Helicopters Magazine

Editorial: Laying the Foundation

January 26, 2017  By Matt Nicholls

When Centennial College broke ground on its new aerospace campus at the Downsview Airport in Toronto in late 2016, it marked the culmination of a vision that was years in the making. It also marked a brand new era for the future of aerospace in Ontario.

The $72 million project at the former Downsview air force base will be the new home of Centennial’s aerospace technology programs. Located in one of the nation’s historic aerospace jewels – de Havilland of Canada – the campus will be a site to behold, sporting a sparkling new hangar large enough to accommodate a variety of modern aircraft.

Close to Toronto with easy access to public transportation, the influence of Canadian aerospace leader Bombardier and much more, it’s the perfect location for the development of an academic and industry hub of aerospace excellence.

Centennial currently trains some 300 aircraft technicians and avionics technicians annually at its Ashtonbee Campus in Scarborough. When the campus opens its doors in 2018, the new space will serve as a dynamic centre of innovation and research and development excellence, bringing industry and academia together to devise cutting-edge products, technologies and solutions.

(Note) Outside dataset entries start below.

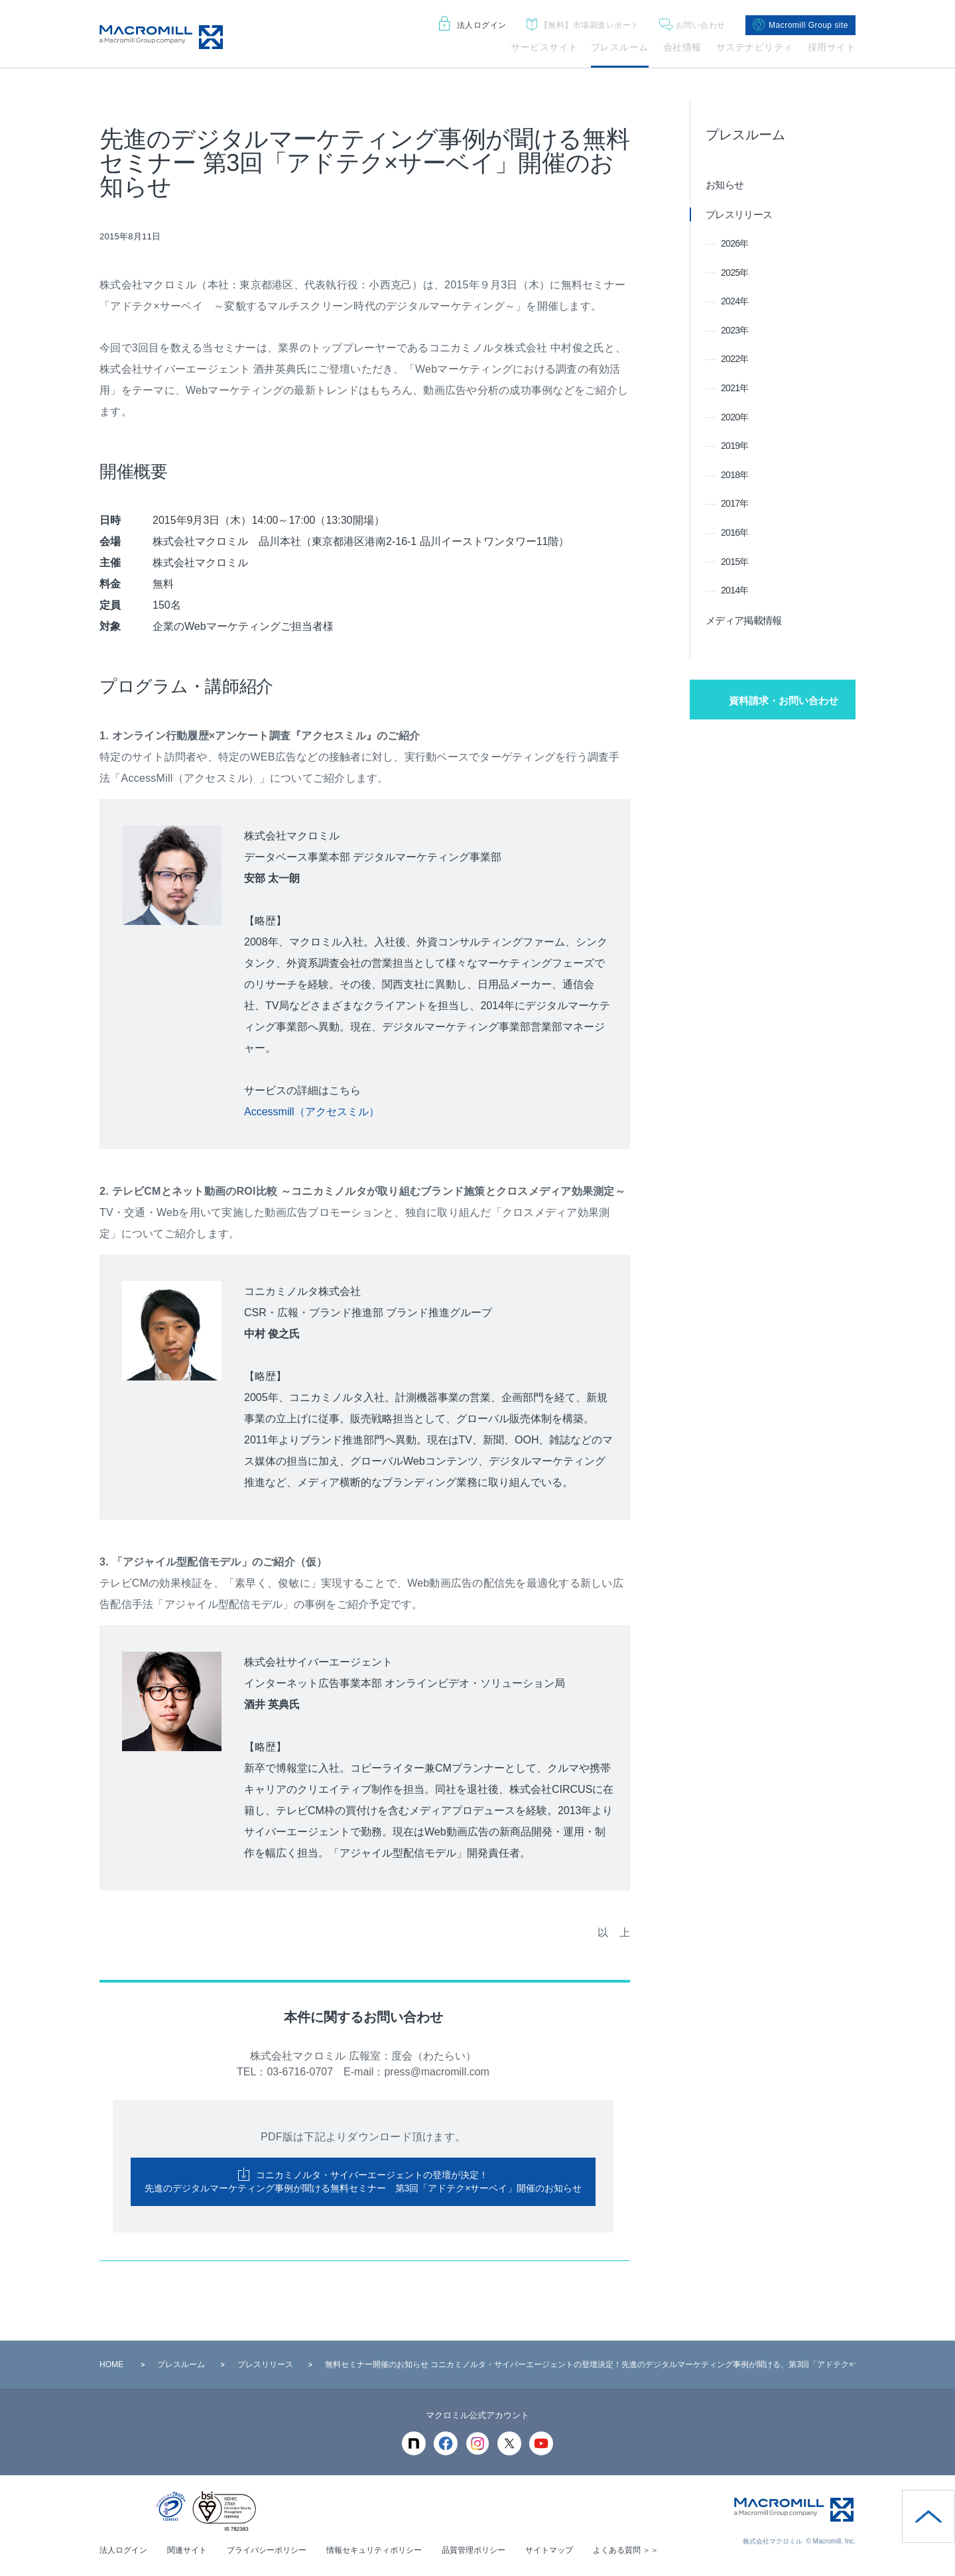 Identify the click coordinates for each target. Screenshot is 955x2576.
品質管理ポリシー (473, 2550)
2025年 (735, 272)
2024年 (735, 301)
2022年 (735, 358)
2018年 (735, 474)
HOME (111, 2364)
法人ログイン (473, 25)
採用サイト (832, 47)
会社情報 (682, 47)
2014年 (735, 590)
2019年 (735, 445)
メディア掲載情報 (743, 620)
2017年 (735, 503)
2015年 (735, 561)
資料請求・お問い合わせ (783, 700)
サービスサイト (544, 47)
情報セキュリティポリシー (374, 2550)
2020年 (735, 417)
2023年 (735, 330)
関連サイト (187, 2550)
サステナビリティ (754, 47)
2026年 (735, 243)
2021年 (735, 388)
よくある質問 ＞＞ (626, 2550)
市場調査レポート (583, 25)
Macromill (161, 37)
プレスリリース (739, 214)
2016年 (735, 532)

Academic partners and industry leaders including the University of Toronto Institute for Aerospace Studies (UTIAS), Ryerson University, York University and Bombardier will anchor the Downsview Aerospace Innovation and Research (DAIR) cluster. The DAIR consortium also includes industry players such as Honeywell, SAFRAN, United Technologies, Flight Safety International and MDA.


“If we’re going to punch above our weight, we’re going to have to innovate,” noted Ontario Premier Kathleen Wynne at the groundbreaking event. “It will incubate and grow well-paying professionally rewarding jobs.”

Wynne’s remarks are precisely what the Canadian aerospace industry – and operators of all types – must consider in order to remain competitive. The benefits of the DAIR project – and aviation and aerospace initiatives nationwide that unite academia and industry to create new aviation products, processes and services – are critical to Canada’s future success.

The economic ramifications in maintaining a strong aerospace footprint are significant. According to “The State of the Aerospace Industry: 2016 Report” released last year by the Aerospace Industries of Canada (AIAC) in concert with Innovation, Science and Economic Development Canada, the Canadian aerospace industry in 2015 contributed more than $28 billion to the GDP and generated some 211,000 jobs in the Canadian economy. Yet innovation can only occur through the development of a pipeline of talented, dynamic young leaders. Filling that talent gap in all facets of aviation remains a critical challenge for industry going forward.

Working to ignite the passions of future aviators and aerospace professionals is the goal of Wings and Helicopters annual Careers in Aviation Expos – grass roots initiatives to help maintain a strong pipeline of aviation and aerospace talent. These events give young adults a chance to rub shoulders with industry leaders to learn more about the state of the industry, career options and future trends. Educational presentations, networking opportunities, tours of aviation and aerospace work sites – it’s an invaluable opportunity to learn from professionals in the know.

This year’s events – Saturday, April 22 at the Jazz Aviation hangar at Toronto’s Pearson International Airport and Saturday, May 6 at the Westjet Campus in Calgary – showcase dynamic companies, flight schools and educational institutions doing their best to lay the foundation for industry growth. Find at more at www.careersinaviation.ca/expo/.

Careers in Aviation and Aerospace 2017 in this issue is a tool that does precisely the same thing. It serves to help ignite the passions of young aviation and aerospace professionals, setting them on the right path for future success.

As industry partners, we can all “punch above our weight” and help in the process of educating the next generation of aviation and aerospace leaders. Challenging economic realities notwithstanding, innovation and an eye to the future remain paramount; the future success of our industry depends on it.